Hi, I’m Victor. I’m a final-year PhD student working with Daniel Sanchez at MIT CSAIL. My primary work is in the Swarm project, which seeks to build new abstractions between hardware and software that make it as easy to exploit multicore parallelism as it is to write ordinary sequential programs. I build compilers and architecture simulators to explore how to make parallel computation efficient by targeting communication costs and effectively utilizing highly parallel hardware. I write a lot of C++, and frequently look at profiling and (dis)assembly while automating the process of software performance optimization.
I am seeking a full-time industry job in 2023.
Before coming to MIT, I received my BSE in electrical engineering from Princeton, where I worked with Sharad Malik on Boolean satisfiability solvers. I have also done internships working on optimizing the performance of hardware and software systems at MSR, NVIDIA Research, Pure Storage, and NIST.
You can access my curriculum vitae here.
See CV above for all publications
The Unified GraphIt Compiler framework (UGC) compiles a domain-specific language for graph processing to novel architecturs such as Swarm. The compiler is able to reuse code across architectures and can automatically unlock more parallelism than prior approaches by using Swarm’s speculative execution to avoid synchronization overheads.

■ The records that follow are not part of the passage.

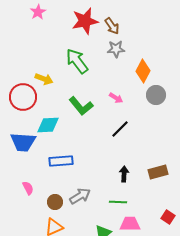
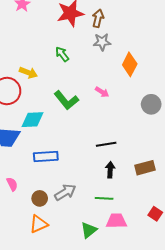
brown arrow: (112, 26) -> (98, 18), turned -132
green arrow: (77, 61) -> (62, 54), size x0.6
gray circle: (156, 95) -> (151, 104), moved
black line: (120, 129) -> (106, 144), moved, turned 36

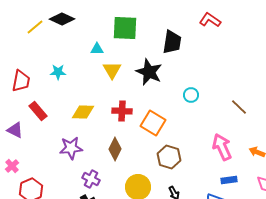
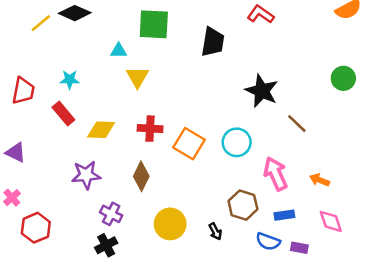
black star: (149, 72) -> (262, 91), moved
cyan circle: (191, 95) -> (237, 142), moved, size x1.5
red rectangle: (38, 111) -> (63, 113), moved
brown hexagon: (169, 157) -> (243, 205), moved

Compiling ordinary sequential C and C++ programs to run in parallel on Swarm. Challenging applications are scaled to tens of cores, without requiring the programmer to indicate what code is safe to parallelize.

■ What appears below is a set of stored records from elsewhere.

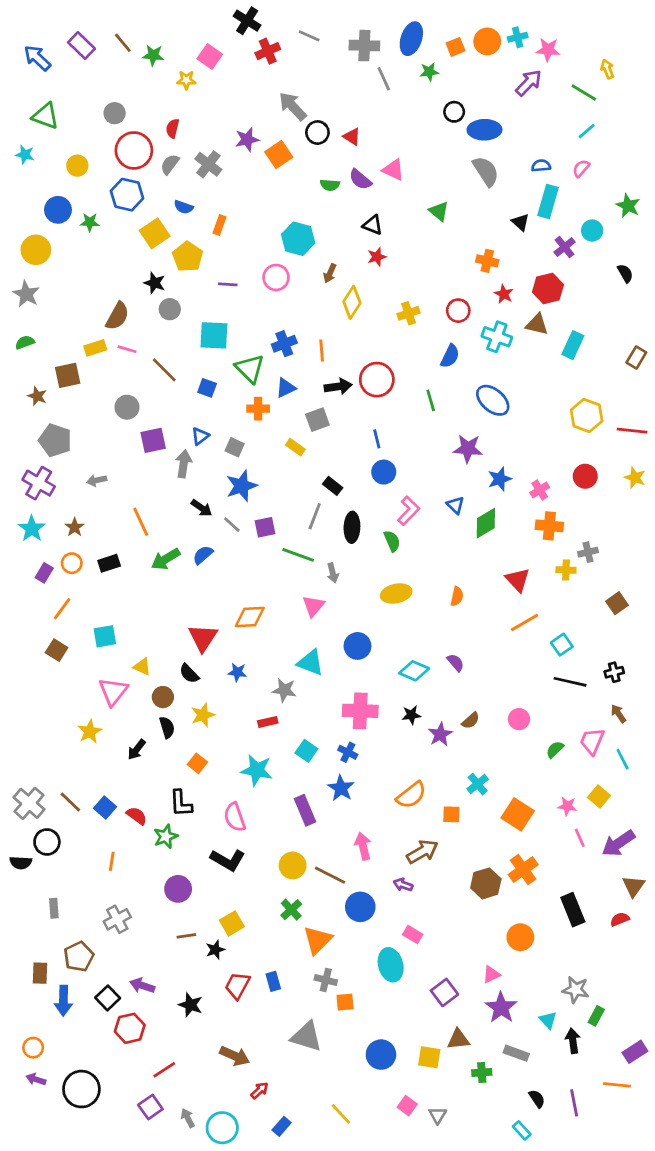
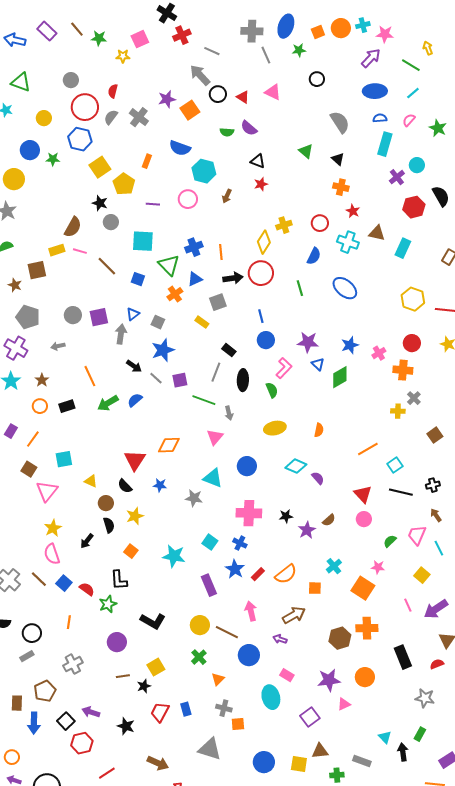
gray line: (309, 36) -> (212, 51), moved
pink square: (210, 57) -> (140, 39), turned 30
blue arrow: (37, 58) -> (15, 40), turned -30
blue ellipse: (484, 130) -> (375, 91), moved
pink triangle: (393, 170) -> (273, 92), moved
green star: (628, 206) -> (438, 128), moved
blue semicircle: (184, 207) -> (180, 148), moved, size x1.5
black triangle: (520, 222) -> (338, 159), moved
black semicircle: (625, 273) -> (441, 196), size x1.5
red hexagon: (548, 288) -> (414, 207), moved
yellow diamond: (352, 302) -> (264, 242), moved
gray circle: (127, 407) -> (73, 315), moved
orange cross: (258, 409) -> (175, 294), turned -35
purple star: (468, 449) -> (308, 342), moved
orange cross: (549, 526) -> (403, 370), moved
gray cross: (588, 552) -> (414, 398), turned -32
purple rectangle: (44, 573) -> (11, 431), moved
red triangle: (518, 580) -> (363, 494), moved
cyan diamond: (414, 671) -> (296, 466), moved
pink triangle: (113, 692) -> (47, 491), moved
red rectangle: (268, 722) -> (258, 574), moved, turned -32
pink star: (567, 806) -> (378, 567), moved
pink semicircle: (235, 817) -> (52, 554), moved
black circle: (47, 842) -> (32, 633), moved
orange cross: (523, 870) -> (367, 628), turned 35
gray rectangle: (54, 908) -> (27, 656), turned 64
orange triangle: (317, 940) -> (218, 679), size x0.6
gray star: (576, 990) -> (425, 698), moved
purple star: (501, 1008) -> (329, 680), moved, turned 30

An infrastructure for exploring the design space of deep neural network (DNN) accelerators, including an expressive and concise representation of hardware topologies and choices about dataflow orchestration, as well as efficient modeling of performance and energy that enables exploring trade-offs by searching through large spaces of potential accelerator designs.

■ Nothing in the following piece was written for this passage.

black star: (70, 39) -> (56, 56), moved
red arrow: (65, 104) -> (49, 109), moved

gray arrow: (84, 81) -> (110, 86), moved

Extending Swarm’s hardware and software mechanisms to enable speculative and non-speculative tasks to coordinate on shared data structures, to enable unrestricted tasks, and to allow expert programmers to safely implement efficient and scalable system services, such as memory allocation, within speculative tasks, improving performance by up to 69×.
A new execution model that enhances the Swarm hardware architecture, a general-purpose multicore architecture that makes it easy to exploit more parallelism in many applications. Outperforms prior systems by up to 88×.